SOURCE MATERIAL Start Marker

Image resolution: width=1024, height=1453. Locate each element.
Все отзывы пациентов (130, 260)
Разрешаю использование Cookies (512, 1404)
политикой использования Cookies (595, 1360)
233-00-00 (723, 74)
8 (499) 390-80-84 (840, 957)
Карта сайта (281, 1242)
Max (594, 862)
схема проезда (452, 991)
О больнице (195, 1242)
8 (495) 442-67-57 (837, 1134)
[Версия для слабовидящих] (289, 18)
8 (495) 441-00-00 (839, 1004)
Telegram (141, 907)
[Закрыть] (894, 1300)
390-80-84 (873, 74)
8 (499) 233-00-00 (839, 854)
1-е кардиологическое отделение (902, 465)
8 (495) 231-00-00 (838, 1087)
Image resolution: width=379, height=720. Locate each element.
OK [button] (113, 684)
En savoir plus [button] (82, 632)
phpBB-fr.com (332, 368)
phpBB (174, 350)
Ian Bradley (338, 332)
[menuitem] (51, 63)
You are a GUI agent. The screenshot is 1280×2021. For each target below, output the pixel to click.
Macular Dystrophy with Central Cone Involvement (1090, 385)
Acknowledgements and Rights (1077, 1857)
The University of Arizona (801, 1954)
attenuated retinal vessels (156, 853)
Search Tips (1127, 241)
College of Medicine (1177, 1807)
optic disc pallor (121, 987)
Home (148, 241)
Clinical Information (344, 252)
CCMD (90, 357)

SOURCE MATERIAL End Marker

Transcribe the entries above exactly.

SOLUTION FOR THIS PROBLEM
Image resolution: width=1024, height=1453. Locate each element.
Все отзывы пациентов (130, 260)
Разрешаю использование Cookies (512, 1404)
политикой использования Cookies (595, 1360)
233-00-00 (723, 74)
8 (499) 390-80-84 (840, 957)
Карта сайта (281, 1242)
Max (594, 862)
схема проезда (452, 991)
О больнице (195, 1242)
8 (495) 442-67-57 (837, 1134)
[Версия для слабовидящих] (289, 18)
8 (495) 441-00-00 (839, 1004)
Telegram (141, 907)
[Закрыть] (894, 1300)
390-80-84 (873, 74)
8 (499) 233-00-00 (839, 854)
1-е кардиологическое отделение (902, 465)
8 (495) 231-00-00 (838, 1087)
Image resolution: width=379, height=720. Locate each element.
OK [button] (113, 684)
En savoir plus [button] (82, 632)
phpBB-fr.com (332, 368)
phpBB (174, 350)
Ian Bradley (338, 332)
[menuitem] (51, 63)
You are a GUI agent. The screenshot is 1280×2021. For each target below, output the pixel to click.
Macular Dystrophy with Central Cone Involvement (1090, 385)
Acknowledgements and Rights (1077, 1857)
The University of Arizona (801, 1954)
attenuated retinal vessels (156, 853)
Search Tips (1127, 241)
College of Medicine (1177, 1807)
optic disc pallor (121, 987)
Home (148, 241)
Clinical Information (344, 252)
CCMD (90, 357)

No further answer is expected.